Work instructions
Retype each record below word for word, pictures excluded.
>>>>>
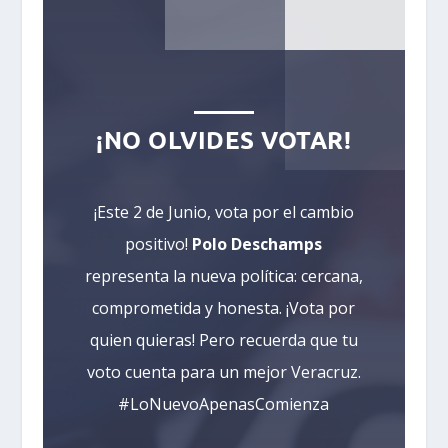
¡NO OLVIDES VOTAR!
¡Este 2 de Junio, vota por el cambio
positivo!
Polo Deschamps
representa la nueva política: cercana,
comprometida y honesta. ¡Vota por
quien quieras! Pero recuerda que tu
voto cuenta para un mejor Veracruz.
#LoNuevoApenasComienza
<<<<<
Expected answer
¡NO OLVIDES VOTAR!
¡Este 2 de Junio, vota por el cambio
positivo!
Polo Deschamps
representa la nueva política: cercana,
comprometida y honesta. ¡Vota por
quien quieras! Pero recuerda que tu
voto cuenta para un mejor Veracruz.
#LoNuevoApenasComienza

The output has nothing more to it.